Only lines holding the word "cave" should be copied from the material.

- **EXERCISE INPUT**
-------------------------
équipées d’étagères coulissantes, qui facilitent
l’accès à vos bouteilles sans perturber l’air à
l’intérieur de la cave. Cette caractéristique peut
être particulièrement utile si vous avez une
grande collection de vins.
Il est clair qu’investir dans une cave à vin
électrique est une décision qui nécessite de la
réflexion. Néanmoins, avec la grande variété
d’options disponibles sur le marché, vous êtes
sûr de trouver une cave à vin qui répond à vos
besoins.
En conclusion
-------------------------
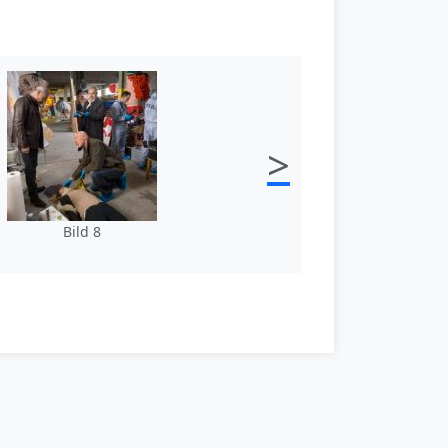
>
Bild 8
-------------------------
- **WORKED SOLUTION**
l’intérieur de la cave. Cette caractéristique peut
Il est clair qu’investir dans une cave à vin
sûr de trouver une cave à vin qui répond à vos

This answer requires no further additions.